If states are serious about preventing the spread of COVID-19, they must take immediate action to reduce the number of people in state prisons. While every state’s mechanisms will differ according to constitutional and statutory provisions, there are a number of actions that state actors — including governors — can take.
See Appendix for a state-by-state overview of these legal mechanisms.

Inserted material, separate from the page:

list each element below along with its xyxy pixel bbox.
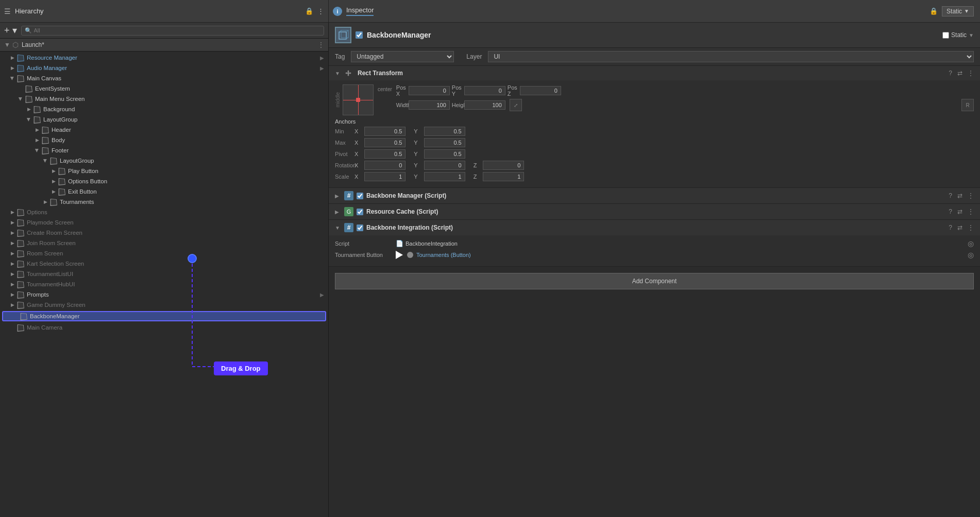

April 14, 2020 at 06:22 PM | Permalink
Comments
The inmates here in Kentucky are terrified, as they sit in horribly over-crowded jails and prisons. Kentucky's prisons have long been so over-crowded that the lowest level of felony inmates (Class D inmates) all serve their time in county jails. This is a powder keg worse than nursing homes, just waiting for the Coronavirus to explode thru them. Although few now remember it, the Class D Jail Program was originally designed as the settlement for a huge and embarrassing lawsuit brought against the Ky. Dept. of Corrections by 110 of the 120 County Judge-Executives in Kentucky. At that time, only 110 out of 120 counties in Ky. had a county jail. Today, only 82 counties have county jails, and they are almost all full to overflowing. Under Ky. law, the cost of pre-trial incarceration of defendants who aren't released on bond falls to the county. But the day after a defendant is sentenced, under Ky. law the Department of Corrections is responsible for paying for defendants' incarceration. The state must pay the cost of the defendant serving his sentence. Eventually, the County Judge-Executives began to realize that most Judge's grant jail credit toward the sentence, which means that the county should be reimbursed for that time in the county jail, since it ultimately goes toward the defendant serving his sentence. Over time, these sums became huge, billions of dollars. For several years, the Legislature rebuffed the efforts of the Judge-Executives to negotiate some reimbursement for the jail credit awarded at sentencing. When the 110 Judge-Executives filed suit in Franklin County Circuit Court, they were seeking reimbursements of $110 million per year, for the past 10 years (a total of $1.1 billion). For political and financial reasons, this case was quickly settled, without the Dept. of Corrections paying any money. Rather, the Dept. of Corrections agreed that going forward, all Class D inmates would serve their sentences in county jails, and the Dept. of Corrections would pay them a per diem, to prop up the cost of operating the jails. In most Kentucky counties, the single largest cost for the county government is operating the county jail. And now, all of those inmates in Kentucky's over-crowded jails and prisons are sitting ducks for the Coronavirus.